The first was a stretch of swampy soil that ran along the south side of the river. The water wasn’t deep, and the earth was covered in thorny bushes instead of grass. But there was lots of mud and shallow ponds. The soft ground would slow him down, and he would have to watch out for attacks from beasts living in the pools as well as the river. On the bright side, it wasn’t a large area to cross. Edge should make it through within a half day’s travel, if he could find one of the bridges spanning the waterway.
The second sub-biome was the Sea of Grass. It was a place where the stalks grew to nearly twice their usual height, topping off well above his head. The only way to penetrate the dense foliage was to walk along the paths that had been carved into the verdant growth.
It was a dangerous region, where predators could ambush him with ease. But it would take days to go around the long way. Time that he didn’t have under the circumstances. Edge needed to fill his belly with something more substantial than an occasional root or berry.
On that note, he started walking, keeping the fingers behind him to guide his path. His priorities were speed and stealth. He would eat more skills along the way if the opportunity presented itself, but he couldn’t [Extract] more until the sun was ready to set.
Edge wasn’t ready to take on another stage-one opponent yet regardless, or anything with a good skill for that matter. Not until he had a full tank of mana and something better than his shredded clothing for armor and a sword that would cut him almost as deeply as his opponent.
He also needed to think about what kind of skills he wanted to acquire.
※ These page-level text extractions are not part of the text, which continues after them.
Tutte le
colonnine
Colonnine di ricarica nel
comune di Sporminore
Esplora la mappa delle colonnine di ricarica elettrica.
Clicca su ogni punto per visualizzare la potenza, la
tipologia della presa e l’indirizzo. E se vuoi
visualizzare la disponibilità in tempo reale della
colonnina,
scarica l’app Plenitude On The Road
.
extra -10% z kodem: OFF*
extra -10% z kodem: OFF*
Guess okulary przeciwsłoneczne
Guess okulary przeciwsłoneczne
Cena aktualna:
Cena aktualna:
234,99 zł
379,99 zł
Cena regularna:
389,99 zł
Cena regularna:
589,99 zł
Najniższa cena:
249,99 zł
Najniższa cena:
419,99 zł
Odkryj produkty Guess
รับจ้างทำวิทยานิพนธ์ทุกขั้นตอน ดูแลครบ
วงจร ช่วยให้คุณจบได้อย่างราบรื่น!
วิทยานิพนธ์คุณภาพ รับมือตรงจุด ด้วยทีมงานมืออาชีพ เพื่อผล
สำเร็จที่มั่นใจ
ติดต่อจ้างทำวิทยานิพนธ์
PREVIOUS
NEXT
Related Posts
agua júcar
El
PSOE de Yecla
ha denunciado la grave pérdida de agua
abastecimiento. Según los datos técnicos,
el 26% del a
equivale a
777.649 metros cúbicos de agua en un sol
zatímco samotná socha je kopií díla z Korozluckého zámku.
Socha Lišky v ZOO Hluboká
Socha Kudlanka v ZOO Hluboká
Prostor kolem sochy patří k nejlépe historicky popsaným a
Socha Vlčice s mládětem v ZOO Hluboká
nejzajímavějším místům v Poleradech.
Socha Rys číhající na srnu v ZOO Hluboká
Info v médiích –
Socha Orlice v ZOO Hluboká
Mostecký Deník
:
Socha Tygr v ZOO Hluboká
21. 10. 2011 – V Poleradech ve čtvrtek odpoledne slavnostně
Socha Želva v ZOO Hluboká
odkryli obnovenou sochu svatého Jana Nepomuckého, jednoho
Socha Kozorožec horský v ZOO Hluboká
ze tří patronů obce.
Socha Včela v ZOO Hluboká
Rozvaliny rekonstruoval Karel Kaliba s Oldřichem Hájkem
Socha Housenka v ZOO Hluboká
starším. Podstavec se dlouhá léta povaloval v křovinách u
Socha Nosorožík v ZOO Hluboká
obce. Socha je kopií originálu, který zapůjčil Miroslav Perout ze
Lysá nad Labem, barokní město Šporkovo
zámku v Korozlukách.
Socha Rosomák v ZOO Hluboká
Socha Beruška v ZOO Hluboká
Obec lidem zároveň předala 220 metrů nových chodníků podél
Although he could obtain them far easier than anyone else on the planet, he only had so many slots on his core.
Right now, he only had one empty socket and he needed to make it count. Unless he came across a skill that he already had, it made sense to acquire something better than the starter skills that most low-stage beasts developed.
Going forward, he needed power that packed a punch and that synergized with each other. A comprehensive, well-rounded package that would maximize his odds of surviving in the short-term and lead him to steady growth in the long.
After he made it back to town and was fully prepared, Edge needed to cycle-up two more times and evolve his core to stage-one, the minimum required to survive in the wild without being part of a team. When he did, he would gain five more skill slots, which meant that he had six more skills to pick out over the near-term.
The miles passed beneath his boots while his mind was hard at work.
By now, Edge had reached the border of the wetlands. Although he had to pick out a winding path that would take him past the countless pools, visibility was good, and food was easy to find.
While he planned out the next stage of his growth, he stopped to pick any berries or mushrooms that he recognized along the way. Unfortunately, they were just the normal kind and not mana-seeds, but it was still far better than being hungry.
He kept one eye out for ambush predators as he continued walking northeast. But so far, he hadn’t run into anything more menacing than mosquitos and songbirds.
Edge hoped that the rest of his trip back to town would remain blessedly uneventful, although he had a sinking feeling that it wasn’t going to be that easy.